There are three important lessons to draw from the success of state-level efforts over the past four years to cut GHG emissions in the absence of federal leadership. These lessons should help guide a newly invigorated federal response as well as a robust sub-national response to the climate crisis.

First, states can and do serve as models of how the United States as a whole, including subnationals, can reduce GHG emissions. As this report shows, many states have made significant progress on achieving aggressive goals.
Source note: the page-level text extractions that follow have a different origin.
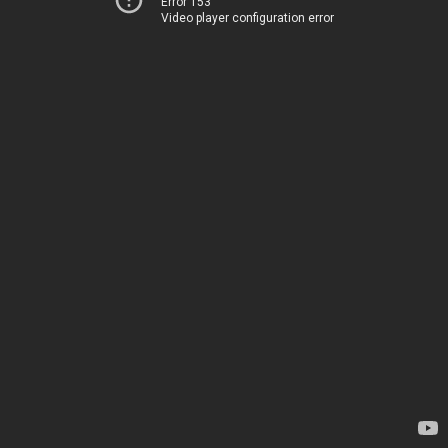
Error 153
Video player configuration error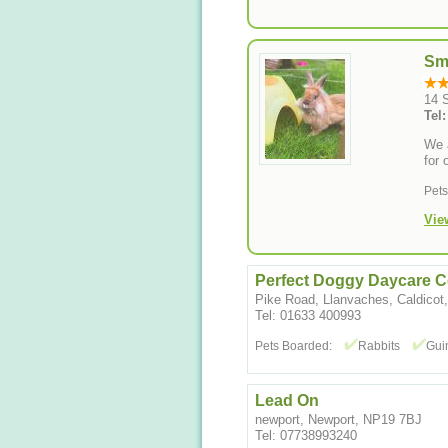
Sm
14 S
Tel
We a
for 
Pet
Vie
Perfect Doggy Daycare C
Pike Road, Llanvaches, Caldico
Tel: 01633 400993
Pets Boarded:
Rabbits
Gui
Lead On
newport, Newport, NP19 7BJ
Tel: 07738993240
Recent research indicated that the 24 states and Puerto Rico that have joined the U.S. Climate Alliance and committed to implement policies to reduce GHG emissions in line with the United States’ 2015 NDC had managed to reduce emissions 14% between 2005 and 2018, while seeing a 16% increase in per capita economic output.19 The 2021 NDC should explicitly acknowledge that leading climate states have been essential to achieving GHG emissions reductions over the last decade-and-a-half and have contributed to the implementation of the Paris Agreement’s goal — and that the programs implemented in those states can be replicated elsewhere.
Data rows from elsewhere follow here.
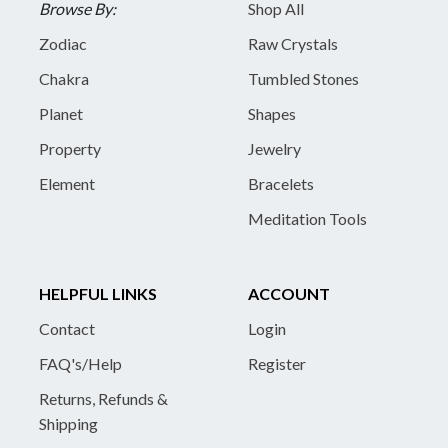
Browse By:
Shop All
Zodiac
Raw Crystals
Chakra
Tumbled Stones
Planet
Shapes
Property
Jewelry
Element
Bracelets
Meditation Tools
HELPFUL LINKS
ACCOUNT
Contact
Login
FAQ's/Help
Register
Returns, Refunds &
Shipping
Second, to ensure a measure of stability, the United States will need to rely on, at least in part, the commitments and progress states have made over the last four years to submit a NDC that will keep global temperature rise below 2 degrees Celsius. Earlier this year, an analysis showed that in the absence of federal action, states and other non-federal actions have the potential to reduce GHG emissions by 37% from the 2005 emissions level by 2030.20 Another report indicated that with federal government involvement, the United States could reduce GHG emissions 50% from 2005 levels by 2030.21 The administration’s NDC will have to recognize this progress and potential if the United States is to submit and then satisfy a bold NDC for this decade. The federal government needs states to continue to make substantial and long-term progress on climate commitments.